Amo le donne. E sono femminista. Potrei anche dirvi di come non sopporto il sessismo, il maschilismo, la violenza. E forse non basta per dichiararsi femminista. Ma una cosa so: per me è liberatorio saperlo. Non sarò un buon femminista, almeno per quanto riguarda certi parametri del femminismo più convenzionale, ma è sempre meglio che essere un non-femminista. E non sono uno arrabbiato, come vorrebbe un certo luogo comune delle femministe. Potrei dirvi di più ancora di me, ma non di me voglio parlare, ma di loro, delle donne: di questo meraviglioso, per noi uomini incomprensibile, universo. Maledetti noi a non avere mai dato e a non dare ancora sufficiente importanza alle donne.  Ignoranti noi uomini a governare – male – il mondo. Ci fossero loro, ci fossero state loro, le donne a reggere le redini del nostro martoriato pianeta, le cose sarebbero andate diversamente. Diversamente significa decisamente meglio. Meglio significa che alle donne non si insegna solo ad essere gentili, carine e a modo. Questo nostro nauseabondo mondo maschilista che ripete da secoli che le donne devono essere ambiziose, ma mica troppo. Puntare al successo, ma non troppo, loro, cioè noi maschi potremmo spaventarci. Guai voi a essere troppo maschie, potremmo sentirci depauperati della nostra mascolinità.
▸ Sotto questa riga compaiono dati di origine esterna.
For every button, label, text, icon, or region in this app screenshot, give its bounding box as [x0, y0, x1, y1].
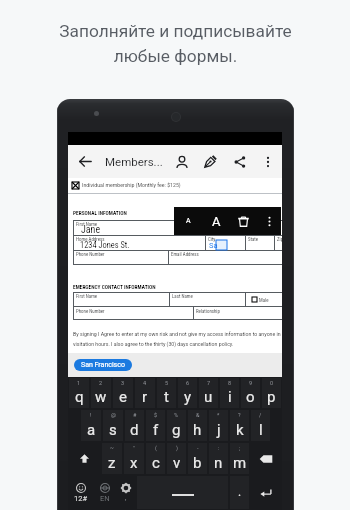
- staticText: :: [218, 445, 220, 451]
- button[interactable]: More options: [257, 145, 279, 178]
- staticText: ~: [110, 445, 114, 451]
- button[interactable]: Profile: [170, 145, 194, 178]
- staticText: *: [217, 412, 220, 418]
- staticText: ;: [239, 445, 241, 451]
- staticText: %: [174, 412, 179, 418]
- staticText: Email Address: [171, 251, 199, 257]
- staticText: h: [193, 421, 202, 439]
- button[interactable]: /: [251, 410, 270, 441]
- button[interactable]: More: [258, 210, 280, 232]
- button[interactable]: ~: [102, 443, 122, 474]
- button[interactable]: Sign: [198, 145, 222, 178]
- staticText: 2: [99, 380, 103, 386]
- staticText: 7: [207, 380, 211, 386]
- staticText: g: [172, 421, 181, 439]
- button[interactable]: .: [230, 476, 249, 509]
- button[interactable]: ": [124, 443, 144, 474]
- button[interactable]: &: [188, 410, 207, 441]
- staticText: 4: [143, 380, 147, 386]
- button[interactable]: Increase size: [203, 208, 229, 234]
- button[interactable]: Delete: [230, 208, 256, 234]
- button[interactable]: 0: [262, 378, 281, 408]
- button[interactable]: ?: [230, 410, 249, 441]
- button[interactable]: @: [103, 410, 123, 441]
- staticText: /: [259, 412, 262, 418]
- staticText: r: [142, 388, 148, 406]
- button[interactable]: 3: [113, 378, 133, 408]
- button[interactable]: Symbols: [69, 476, 93, 509]
- staticText: p: [267, 388, 276, 406]
- staticText: i: [228, 388, 232, 406]
- button[interactable]: Share: [228, 145, 252, 178]
- staticText: t: [164, 388, 169, 406]
- button[interactable]: (: [146, 443, 165, 474]
- staticText: 8: [228, 380, 232, 386]
- staticText: m: [233, 454, 247, 472]
- staticText: z: [108, 454, 116, 472]
- staticText: Phone Number: [76, 251, 105, 257]
- button[interactable]: 5: [157, 378, 176, 408]
- button[interactable]: Enter: [251, 476, 281, 509]
- staticText: $: [154, 412, 158, 418]
- button[interactable]: -: [188, 443, 207, 474]
- button[interactable]: Decrease size: [175, 208, 201, 234]
- staticText: 12#: [74, 494, 88, 503]
- staticText: o: [246, 388, 255, 406]
- button[interactable]: 6: [178, 378, 197, 408]
- staticText: ,: [125, 494, 127, 502]
- staticText: w: [95, 388, 107, 406]
- staticText: Jane: [81, 224, 101, 236]
- staticText: q: [75, 388, 84, 406]
- button[interactable]: Language: [95, 476, 114, 509]
- staticText: @: [111, 412, 116, 418]
- staticText: First Name: [76, 221, 98, 227]
- staticText: Sa: [209, 241, 218, 250]
- staticText: 5: [165, 380, 169, 386]
- staticText: f: [153, 421, 159, 439]
- button[interactable]: 7: [199, 378, 218, 408]
- button[interactable]: :: [209, 443, 228, 474]
- button[interactable]: San Francisco: [74, 359, 132, 371]
- button[interactable]: 8: [220, 378, 239, 408]
- staticText: ): [176, 445, 178, 451]
- staticText: s: [109, 421, 117, 439]
- button[interactable]: Back: [73, 145, 97, 178]
- button[interactable]: Backspace: [251, 443, 281, 474]
- staticText: &: [196, 412, 200, 418]
- button[interactable]: 2: [91, 378, 111, 408]
- staticText: x: [130, 454, 138, 472]
- button[interactable]: Shift: [69, 443, 100, 474]
- staticText: .: [238, 485, 242, 499]
- staticText: Individual membership (Monthly fee: $125…: [82, 182, 181, 188]
- staticText: San Francisco: [81, 361, 125, 369]
- staticText: Last Name: [172, 293, 193, 299]
- button[interactable]: #: [125, 410, 144, 441]
- button[interactable]: ;: [230, 443, 249, 474]
- button[interactable]: 1: [69, 378, 89, 408]
- staticText: Zip: [277, 236, 282, 242]
- staticText: A: [212, 214, 221, 229]
- staticText: ?: [238, 412, 241, 418]
- button[interactable]: ): [167, 443, 186, 474]
- staticText: Phone Number: [76, 308, 105, 314]
- button[interactable]: %: [167, 410, 186, 441]
- staticText: -: [197, 445, 199, 451]
- button[interactable]: Space: [137, 476, 228, 509]
- staticText: a: [87, 421, 96, 439]
- button[interactable]: 4: [135, 378, 155, 408]
- staticText: 1234 Jones St.: [80, 240, 130, 250]
- staticText: Заполняйте и подписывайте любые формы.: [59, 21, 292, 66]
- button[interactable]: 9: [241, 378, 260, 408]
- staticText: 1: [77, 380, 81, 386]
- staticText: City: [208, 236, 216, 242]
- staticText: By signing I Agree to enter at my own ri…: [73, 331, 282, 337]
- button[interactable]: $: [146, 410, 165, 441]
- staticText: Home Address: [76, 236, 105, 242]
- staticText: Relationship: [196, 308, 220, 314]
- button[interactable]: !: [81, 410, 101, 441]
- staticText: n: [214, 454, 223, 472]
- button[interactable]: Members...: [105, 145, 163, 178]
- button[interactable]: *: [209, 410, 228, 441]
- button[interactable]: Settings: [116, 476, 135, 509]
- staticText: EN: [100, 494, 110, 503]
Di certo non siamo stati noi uomini a dar loro gli spazi che meritano. Se li sono presi a suon di carta, penna e ribellione: è nella letteratura che le donne inglesi sono emerse, al punto di essere finalmente considerate dalla società in mano a club maschili. Penso a Virginia Woolf, alle suffragette, chiamate così perché lottarono per ottenere il suffragio universale. Del resto, è solo nella parità dei diritti che una civiltà può dirsi tale.
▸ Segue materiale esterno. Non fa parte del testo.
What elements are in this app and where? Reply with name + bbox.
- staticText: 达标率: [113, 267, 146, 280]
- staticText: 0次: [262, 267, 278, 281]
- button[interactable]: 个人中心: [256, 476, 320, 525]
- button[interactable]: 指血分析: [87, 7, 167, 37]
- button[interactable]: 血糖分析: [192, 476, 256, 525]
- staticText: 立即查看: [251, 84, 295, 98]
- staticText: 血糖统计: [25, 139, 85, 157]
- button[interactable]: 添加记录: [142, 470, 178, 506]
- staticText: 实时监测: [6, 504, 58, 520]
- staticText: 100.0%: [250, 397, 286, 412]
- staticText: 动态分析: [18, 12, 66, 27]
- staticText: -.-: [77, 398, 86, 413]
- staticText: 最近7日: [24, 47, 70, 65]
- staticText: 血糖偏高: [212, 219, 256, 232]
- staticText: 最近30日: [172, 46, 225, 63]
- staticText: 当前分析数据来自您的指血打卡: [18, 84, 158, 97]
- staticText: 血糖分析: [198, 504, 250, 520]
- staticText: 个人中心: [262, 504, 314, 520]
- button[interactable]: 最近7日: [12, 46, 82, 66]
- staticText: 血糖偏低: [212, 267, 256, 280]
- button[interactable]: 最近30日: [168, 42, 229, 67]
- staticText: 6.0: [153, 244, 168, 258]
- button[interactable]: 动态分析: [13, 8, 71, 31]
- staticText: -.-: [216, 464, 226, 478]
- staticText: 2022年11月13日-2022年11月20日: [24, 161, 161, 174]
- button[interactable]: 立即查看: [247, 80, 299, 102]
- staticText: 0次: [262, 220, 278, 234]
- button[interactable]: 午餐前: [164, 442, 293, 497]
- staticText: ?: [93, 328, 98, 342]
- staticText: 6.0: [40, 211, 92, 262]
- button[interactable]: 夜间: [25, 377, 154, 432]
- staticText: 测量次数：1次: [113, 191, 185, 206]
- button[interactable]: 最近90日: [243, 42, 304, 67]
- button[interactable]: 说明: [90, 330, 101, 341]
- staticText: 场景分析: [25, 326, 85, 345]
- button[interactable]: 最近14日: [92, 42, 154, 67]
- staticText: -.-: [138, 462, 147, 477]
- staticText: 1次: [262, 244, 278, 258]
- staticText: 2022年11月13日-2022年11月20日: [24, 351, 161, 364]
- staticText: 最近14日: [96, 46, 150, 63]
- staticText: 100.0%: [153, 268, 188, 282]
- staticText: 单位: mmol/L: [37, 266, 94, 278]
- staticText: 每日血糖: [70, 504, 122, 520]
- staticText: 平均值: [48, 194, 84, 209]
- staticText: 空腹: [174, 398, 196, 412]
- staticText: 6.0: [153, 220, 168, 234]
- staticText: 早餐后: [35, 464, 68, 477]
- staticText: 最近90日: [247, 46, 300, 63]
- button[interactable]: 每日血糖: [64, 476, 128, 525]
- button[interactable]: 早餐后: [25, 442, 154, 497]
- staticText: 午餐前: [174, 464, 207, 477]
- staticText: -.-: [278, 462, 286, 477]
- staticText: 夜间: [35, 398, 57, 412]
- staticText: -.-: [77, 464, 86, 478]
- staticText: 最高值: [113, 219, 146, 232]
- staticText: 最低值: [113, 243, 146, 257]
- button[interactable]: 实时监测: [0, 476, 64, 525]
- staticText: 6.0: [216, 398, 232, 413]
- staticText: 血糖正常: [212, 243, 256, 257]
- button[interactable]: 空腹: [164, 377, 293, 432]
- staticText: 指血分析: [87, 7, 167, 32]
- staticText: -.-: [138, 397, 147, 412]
Leggendo, poco tempo fa, un bilancio sociale di una nota azienda vitivinicola, scopro che le donne in quell’impresa guadagnano mediamente il 10% in meno degli uomini. Com’è possibile? Com’è possibile che ci sia ancora chi sostiene che le donne, più tenere, devono pensare alla famiglia, ai compagni, all’economia domestica? Vorrei più Marie Curie, Nobel per la chimica, sì, più scienziate nei libri di fisica e matematica. Più Rita Levi Montalcini. Vorrei più donne al governo, vorrei più Anna Bolena che riuscì a convincere Enrico VIII a scontrarsi con la chiesa. Vorrei più Jacqueline Kennedy che ha stravolto regole e convenzioni dell’etichetta della presidenza americana, e un evviva anche a lei, Michelle Obama. O vogliamo parlare delle donne nella musica, da Joan Baez e Janis Joplin a Patty Smith, da Aretha Franklin a Beyoncé? O nella moda la potentissima Annie Wintour, e la Montessori che insegnò a insegnare, e ricordo bene quando mi soffermai al buffet dell’insalata con Margherita Hack: ‘Non mangio carne – mi disse -, perché rispetto la vita di tutti’.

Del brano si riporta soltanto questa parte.